The spindle 6' is extended outwardly of the facing wall 5' and retains a control lever 9', which carries a cam follower roller 10'. The cam follower roller 10' is retained by a spring 11 in engagement with a control curve cam 12'. The control curve cam 12' is freely rotatable on the shaft 13' of the cylinder 1. The control cam 12' is securely attached to a worm wheel 14' which is engaged by a worm 15', secured on the shaft 16'. Shaft 16' is retained in any suitable manner--not shown--on a side wall 17' of the printing machine. A hand wheel or other suitable engagement element, likewise not shown, is provided to rotate the shaft 16'. The cylinder 1 is driven by a gear 18', secured to the shaft 13' of the cylinder 1, and in engagement with the drive mechanism of the printing machine.

The spindle 6' carries the eccentric or cam 7; the construction and arrangement of the insert element 15 on the eccentric is identical to that described in connection with FIGS. 1-3. FIG. 4 also identifies the bore hole 14 formed in the lower part 16 of the insert element 15, and in which the eccentric cam element 7 engages, permitting rotation, but without play. The outer surface of the eccentric cam 7, again, is circular, and eccentrically positioned with respect to the spindle 6'. Preferably, the width of the insert element 15 corresponds at least approximately to the width of the eccentric cam 7.

OPERATION

When gear 18' drives the cylinder 1, the cam follower roller 10' runs off the control cam surface of cam 12'. Upon each rotation, the lever 9' will rock or oscillate back and forth by a small rocking distance. Since the lever 9' is secured to the spindle 6', the spindle 6' will likewise pivot or rotate about a small angle. This movement is transmitted to the inner cam 7 and, consequently, the insert 15, upon each rotation of the cylinder 1, moves in the direction of the arrow a (FIG. 4) and then counter the direction of the arrow a.

The cam 12' is so adjusted that the outer surface 18 forms a complete circular circumference with the cylinder 1 just at the time when the insert element 15, and hence the groove 2 of the cylinder 1, runs off against an adjacent cylinder 100, so that the insert element 15 closes the outer circumference of the cylinder, as defined by the rubber blanket, to a complete circle, when looked at in cross section.

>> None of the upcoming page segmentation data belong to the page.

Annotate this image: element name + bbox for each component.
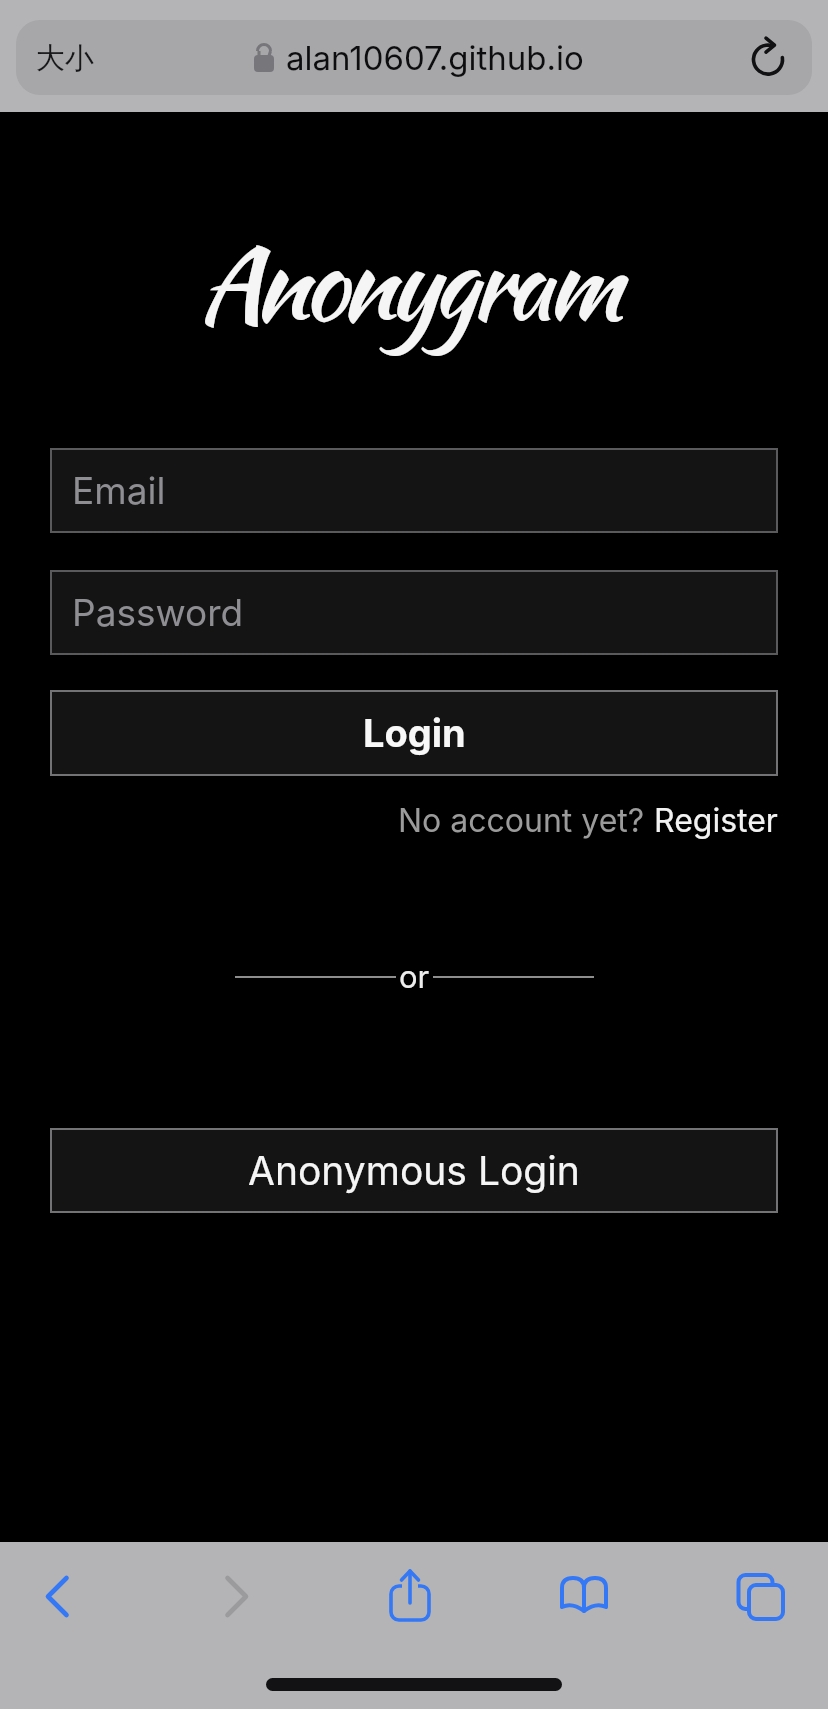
staticText: Register (654, 801, 778, 840)
staticText: Password (72, 590, 244, 635)
staticText: No account yet? (398, 801, 654, 840)
button[interactable]: Password (50, 570, 778, 655)
staticText: 大小 (36, 40, 94, 77)
button[interactable]: Anonymous Login (50, 1128, 778, 1213)
button[interactable]: Register (654, 801, 778, 840)
button[interactable] (28, 1570, 86, 1626)
button[interactable] (731, 1568, 791, 1626)
staticText: Anonygram (199, 211, 618, 356)
staticText: Anonymous Login (248, 1147, 580, 1194)
button[interactable] (736, 28, 800, 92)
button[interactable] (383, 1558, 437, 1628)
button[interactable]: Email (50, 448, 778, 533)
staticText: Login (363, 710, 466, 756)
staticText: or (399, 958, 430, 996)
staticText: alan10607.github.io (286, 38, 584, 78)
button[interactable] (208, 1570, 266, 1626)
button[interactable]: Login (50, 690, 778, 776)
button[interactable]: 大小 (16, 20, 812, 95)
button[interactable] (556, 1570, 614, 1622)
staticText: Email (72, 468, 166, 513)
button[interactable]: 大小 (36, 33, 106, 83)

In operation, and particularly if the machine speed should change, stripes of different inking intensity may occur on the printed substrate. Adjustment of the cam curve can be easily obtained by rotating the cam 12' through the worm gear 14', 15', 16' until the striping on the printed substrates disappears. By rotating the cam 12', the height or radial position of the outer surface 18 of the insert element 15 is changed at the instant of time when the cylinder groove 2 and hence the insert element 15 run off against the circumference, or, for example, another similar insert element of an engaged cylinder 100.

Embodiment of FIG. 7: The control lever 9', secured to the spindle 6' carries a cam follower 31 of increased width. The cam follower roller 31 can be selectively engaged with a first control cam 32 or a second control cam 33. Control cam 32 is rotatably positioned on the shaft 13' of the cylinder 1 and coupled via a sleeve-like extension 34 with a first worm wheel 35. A second control cam 33 is located freely rotatable on the sleeve 34 which, in turn, is secured to a second worm wheel 36.

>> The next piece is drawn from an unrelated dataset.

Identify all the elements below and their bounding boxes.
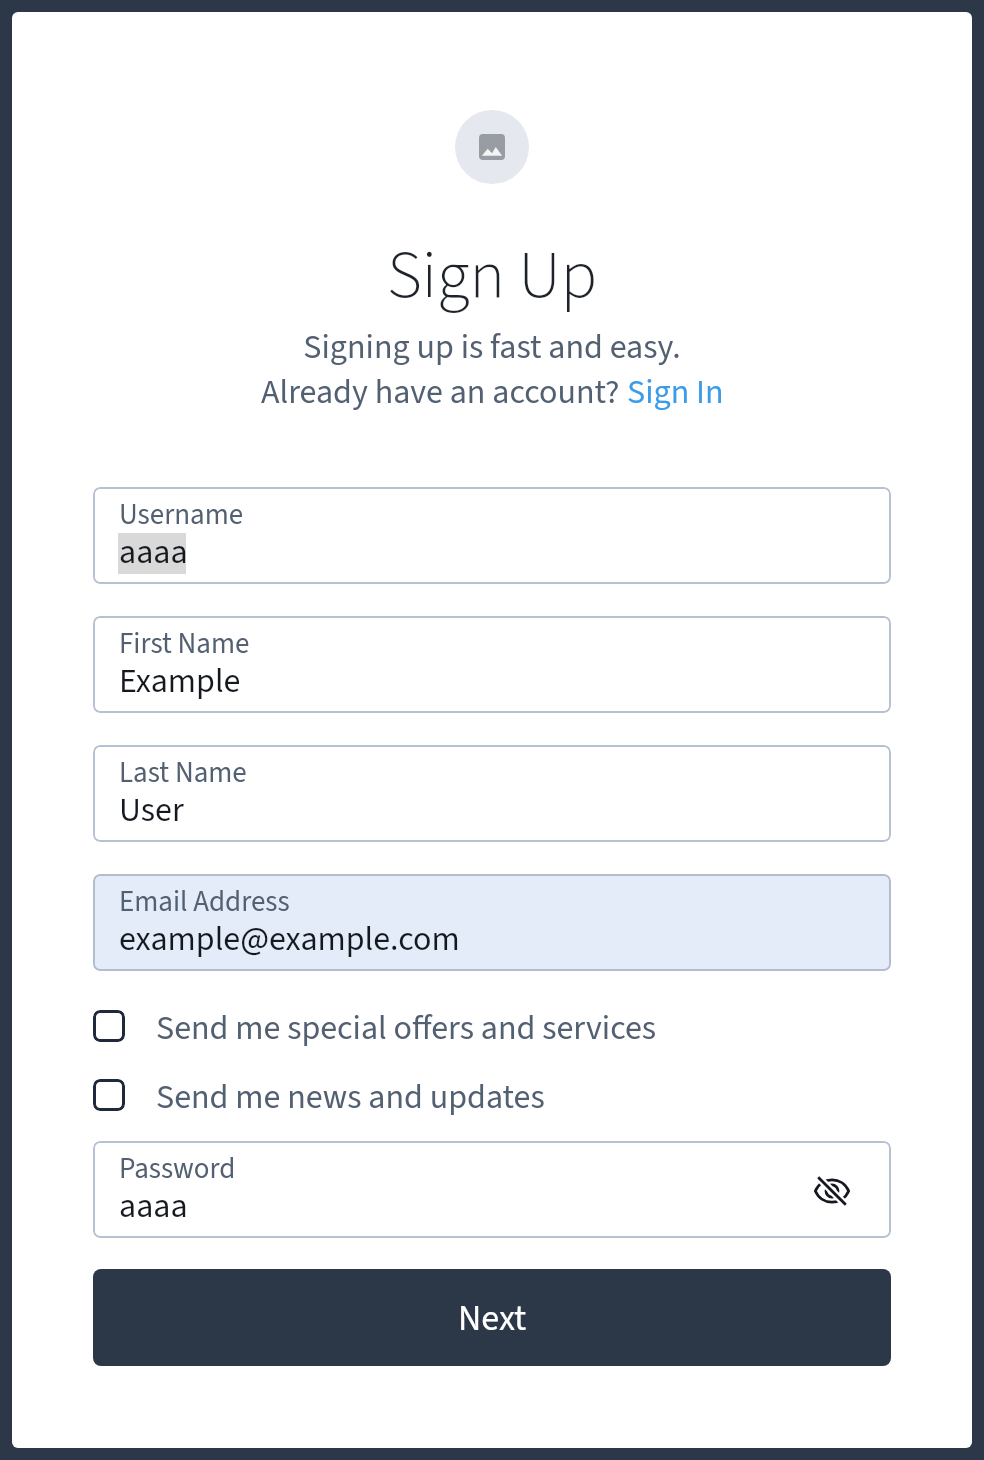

Each of the two first and second worm wheels engage, as in the embodiment of FIG. 4, with a respective worm--not shown--which in turn is coupled to a manually adjustable positioning shaft.

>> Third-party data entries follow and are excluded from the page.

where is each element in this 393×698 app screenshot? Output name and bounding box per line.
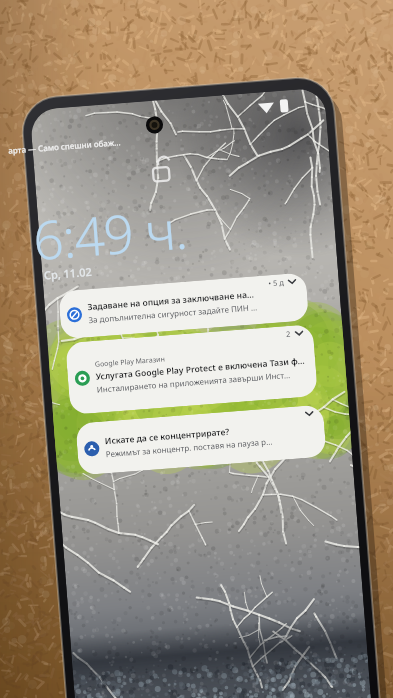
staticText: Google Play Магазин	[94, 354, 166, 370]
staticText: арта — Само спешни обаж…	[8, 136, 121, 156]
staticText: За допълнителна сигурност задайте ПИН …	[88, 301, 258, 325]
button[interactable]: Focus mode notification	[75, 404, 327, 475]
staticText: Услугата Google Play Protect е включена …	[95, 355, 306, 383]
staticText: Ср, 11.02	[43, 264, 92, 282]
staticText: 2	[286, 329, 292, 339]
staticText: Искате да се концентрирате?	[104, 426, 230, 447]
staticText: Задаване на опция за заключване на…	[87, 288, 254, 313]
button[interactable]: Google Play Store notification	[65, 324, 318, 415]
staticText: • 5 д	[268, 277, 284, 288]
staticText: 6:49 ч.	[30, 192, 189, 275]
staticText: Режимът за концентр. поставя на пауза р…	[105, 436, 273, 459]
button[interactable]: Set screen lock notification	[58, 272, 309, 339]
staticText: Инсталирането на приложенията завърши Ин…	[96, 369, 291, 395]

The dual-control cam arrangement has the advantage that during any one revolution of the cylinder 1, the insert element 15 can be brought twice in the appropriate radial or height position which it should have when it runs off an associated cylinder. Thus, the respective cylinder 1 can be engaged with more than one cylinder, each one carrying a groove. Such an arrangement is particularly suitable for recto-and-verso offset printing, in which a substrate is printed by being passed between two rubber blanket cylinders, each one of which also has an associated plate cylinder.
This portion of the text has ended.